Cloth ISBN: 9780804798198
Is there a pill for love? What about an "anti-love drug", to help us get over an ex? This book argues that certain psychoactive substances, including MDMA—the active ingredient in Ecstasy—may help ordinary couples work through relationship difficulties and strengthen their connection. Others may help sever an emotional connection during a breakup. These substances already exist, and they have transformative implications for how we think about love. This book builds a case for conducting research into "love drugs" and "anti-love drugs" and explores their ethical implications for individuals and society. Scandalously, Western medicine tends to ignore the interpersonal effects of drug-based interventions. Why are we still in the dark about the effects of these drugs on romantic partnerships? And how can we overhaul scientific research norms to take relationships more fully into account?
Ethicists Brian D. Earp and Julian Savulescu say that the time to think through such questions is now. Biochemical interventions into love and relationships are not some far-off speculation. Our most intimate connections are already being influenced by drugs we ingest for other purposes. Controlled studies are underway to see whether artificial brain chemicals can enhance couples therapy. And conservative religious groups are experimenting with certain medications to quash romantic desires—and even the urge to masturbate—among children and vulnerable sexual minorities. Simply put, the horse has bolted. Where it runs is up to us. Love Drugs arms us with the latest scientific knowledge and a set of ethical tools that we can use to decide if these sorts of medications should be a part of our society. Or whether a chemical romance will be right for us.
About the authors
Brian D. Earp is Associate Director of the Yale-Hastings Program in Ethics and Health Policy at Yale University and the Hastings Center and a Research Fellow at the Uehiro Centre for Practical Ethics at the University of Oxford.

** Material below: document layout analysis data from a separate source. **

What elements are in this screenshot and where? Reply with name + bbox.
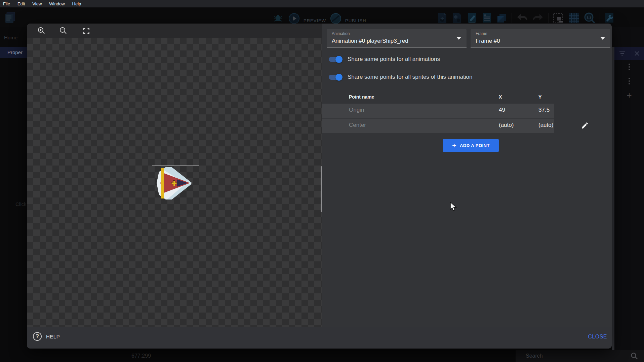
menu-help[interactable]: Help [72,1,81,6]
animation-select[interactable]: Animation Animation #0 playerShip3_red [327,29,467,47]
plus-icon: + [627,90,632,101]
cursor-coordinates: 677;299 [131,353,151,359]
add-a-point-label: ADD A POINT [460,143,490,148]
help-button[interactable]: ? HELP [33,332,60,341]
scene-toolbar-icons: 1:1 [437,12,615,24]
project-manager-icon[interactable] [5,11,16,24]
search-icon [631,352,638,360]
zoom-out-button[interactable] [57,25,69,37]
animation-select-value: Animation #0 playerShip3_red [332,38,408,44]
frame-select-label: Frame [476,31,487,36]
chevron-down-icon [600,37,605,40]
point-y-field[interactable]: (auto) [538,122,565,130]
add-object-icon[interactable] [437,12,448,24]
kebab-menu-icon[interactable] [629,78,630,79]
toolbar-divider [600,13,600,23]
toolbar-divider [548,13,549,23]
objects-group-icon[interactable] [452,12,462,24]
canvas-toolbar [27,24,322,38]
share-points-all-animations-row: Share same points for all animations [329,56,440,63]
mouse-cursor [450,202,458,213]
menu-window[interactable]: Window [49,1,65,6]
object-row[interactable] [614,60,644,74]
column-point-name: Point name [349,94,374,100]
points-table-header: Point name X Y [322,91,554,104]
point-name-field: Center [349,122,467,130]
zoom-out-icon [59,27,68,35]
share-points-all-animations-toggle[interactable] [329,57,341,62]
layers-icon[interactable] [496,12,508,24]
point-x-field[interactable]: (auto) [499,122,525,130]
objects-panel: + [612,27,644,350]
undo-icon[interactable] [516,13,528,24]
point-name-field: Origin [349,107,467,115]
zoom-in-icon [37,27,46,35]
dialog-footer: ? HELP CLOSE [27,327,612,349]
redo-icon[interactable] [532,13,544,24]
toolbar-divider [512,13,512,23]
edit-points-dialog: Animation Animation #0 playerShip3_red F… [27,24,612,349]
sprite-selection-box[interactable] [152,166,199,201]
filter-icon[interactable] [619,51,625,56]
properties-hint-text: Click [15,201,27,207]
add-object-row[interactable]: + [614,88,644,102]
toggle-label: Share same points for all sprites of thi… [348,74,472,80]
svg-text:1:1: 1:1 [587,16,591,19]
tab-home[interactable]: Home [4,35,17,40]
search-input[interactable]: Search [526,353,631,359]
toggle-label: Share same points for all animations [348,56,440,63]
sprite-canvas[interactable] [27,38,322,327]
chevron-down-icon [456,37,461,40]
close-icon[interactable] [634,51,640,56]
close-button[interactable]: CLOSE [588,334,607,340]
sprite-preview [152,166,199,201]
plus-icon: + [452,142,456,149]
point-x-field[interactable]: 49 [499,107,520,115]
grid-icon[interactable] [568,12,579,24]
add-a-point-button[interactable]: + ADD A POINT [443,139,499,152]
object-row[interactable] [614,74,644,88]
share-points-all-sprites-row: Share same points for all sprites of thi… [329,74,472,80]
zoom-in-button[interactable] [36,25,47,37]
kebab-menu-icon[interactable] [629,64,630,65]
point-y-field[interactable]: 37.5 [538,107,565,115]
fit-to-screen-icon [82,27,90,35]
point-row-center[interactable]: Center (auto) (auto) [322,118,554,133]
edit-pencil-icon [581,121,589,130]
menu-view[interactable]: View [32,1,42,6]
app-window: File Edit View Window Help [0,0,644,362]
objects-search-bar[interactable]: Search [516,350,644,362]
help-label: HELP [46,334,60,339]
menu-edit[interactable]: Edit [17,1,25,6]
points-panel: Animation Animation #0 playerShip3_red F… [322,24,612,327]
objects-panel-header [614,47,644,60]
animation-select-label: Animation [332,31,350,36]
fit-to-screen-button[interactable] [81,25,92,37]
frame-select-value: Frame #0 [476,38,500,44]
preview-button[interactable]: PREVIEW [304,18,326,23]
edit-properties-icon[interactable] [467,12,477,24]
menu-file[interactable]: File [3,1,10,6]
publish-globe-icon[interactable] [330,13,341,24]
play-icon[interactable] [288,13,300,24]
wrench-icon[interactable] [604,12,615,24]
zoom-1-1-icon[interactable]: 1:1 [583,12,596,24]
debug-icon[interactable] [273,13,283,24]
edit-center-point-button[interactable] [581,121,590,131]
menu-bar: File Edit View Window Help [0,0,644,7]
help-icon: ? [33,332,42,341]
instances-list-icon[interactable] [481,12,492,24]
panel-edge [612,47,614,350]
publish-button[interactable]: PUBLISH [345,18,366,23]
frame-select[interactable]: Frame Frame #0 [471,29,610,47]
column-y: Y [538,94,541,100]
mask-icon[interactable] [553,12,564,24]
column-x: X [499,94,502,100]
tab-properties[interactable]: Proper [0,47,27,58]
share-points-all-sprites-toggle[interactable] [329,75,341,80]
point-row-origin[interactable]: Origin 49 37.5 [322,104,554,118]
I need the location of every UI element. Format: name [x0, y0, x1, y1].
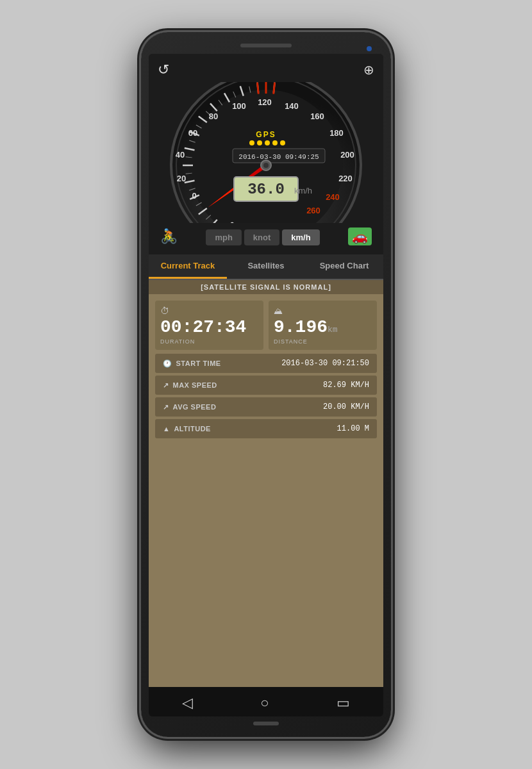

Julian Savulescu holds the Uehiro Chair in Practical Ethics and is Director of the Uehiro Centre for Practical Ethics at the University of Oxford.
"This book offers a fascinating, game-changing scientific argument for the use of unconventional medicines by those struggling with matters of the heart. We all suffer; some even kill or die for love. If 'love drugs' can alleviate the pain of rejection, curb domestic abuse, and even enhance feelings of attachment in struggling partnerships, many of the important ideas here could enrich—even save—lives around the world."